Saturday, June 19, 2010

Android Gingerbread should get rid of the dedicated "back" and "menu" buttons

According to this TechCrunch post, Google is going to be improving the user experience of its Android mobile operating system. This is great news, and I'm sure their improvements will go further than simply making the graphics "prettier." In my experience using Android on the HTC Hero and the Google Nexus One, the thing that hurt the user experience more than anything else was Android's poor usability, particularly with respect to navigation. The two big usability flaws were: (1) the use of a dedicated hardware Back button for navigating within and/or between applications and (2) the chameleon-like Menu button that, when pressed, opens a popup menu of actions the user can take within the specific application being used.

First, the Back button, which is the leftmost bottom below the screen on the Nexus One, pictured to the right. My main beef with the way it's used is that it's really easy to get cognitively lost, especially when you start shuffling between applications. My recommendation for the Android user experience (aside from hiring me!) would be to scrap the whole idea of stacking. For in-application navigation, put the "Back" button on the screen, since that's where the user's attention is, anyway. It's how the iPhone does it and it works great. And for between-application navigation (i.e. multitasking), adopt the "deck of cards" metaphor employed by Palm's WebOS. TweetDeck's iPhone client also uses the deck of cards metaphor and it's not only easy-to-grasp, but also sort of fun to use.

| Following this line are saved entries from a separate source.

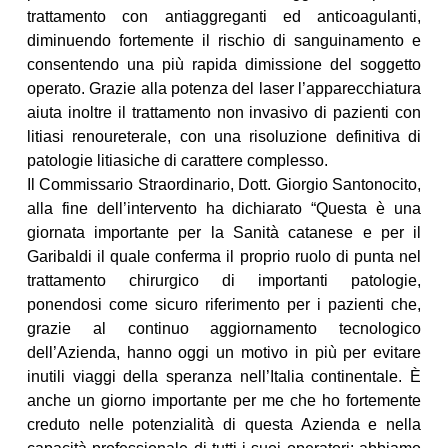
trattamento con antiaggreganti ed anticoagulanti,
diminuendo fortemente il rischio di sanguinamento e
consentendo una più rapida dimissione del soggetto
operato. Grazie alla potenza del laser l’apparecchiatura
aiuta inoltre il trattamento non invasivo di pazienti con
litiasi renoureterale, con una risoluzione definitiva di
patologie litiasiche di carattere complesso.
Il Commissario Straordinario, Dott. Giorgio Santonocito,
alla fine dell’intervento ha dichiarato “Questa è una
giornata importante per la Sanità catanese e per il
Garibaldi il quale conferma il proprio ruolo di punta nel
trattamento chirurgico di importanti patologie,
ponendosi come sicuro riferimento per i pazienti che,
grazie al continuo aggiornamento tecnologico
dell’Azienda, hanno oggi un motivo in più per evitare
inutili viaggi della speranza nell’Italia continentale. È
anche un giorno importante per me che ho fortemente
creduto nelle potenzialità di questa Azienda e nella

Now, the Menu button, which is the second-to-left button below the screen on the Nexus One. From my experience this was even worst than the Back button. The reason the dedicated Menu button is so frustrating is that it's highly unpredictable. I'm actually pretty surprised that Android ever even went with such a confusing feature, as it violates one of Jakob Nielsen's heuristics--Consistency. (Nielsen's heuristics are fundamental to the field of usability.) Since each application will almost certainly have its own set of commonly used actions, access to those actions should not be forced into one single button. The iPhone handles this quite well by letting each application define for itself how to give users access to common actions; usually applications put four or five buttons along the bottom of the screen, each representing common actions. And then maybe the last of those buttons is a "More" option, which brings up a little popup menu.

For both the Back and Menu buttons, from my perspective the key to improving usability is to move functionality away from dedicated off-screen buttons and onto the screen (where the user's attention is). These changes would put Android approximately on par with the iPhone for usability.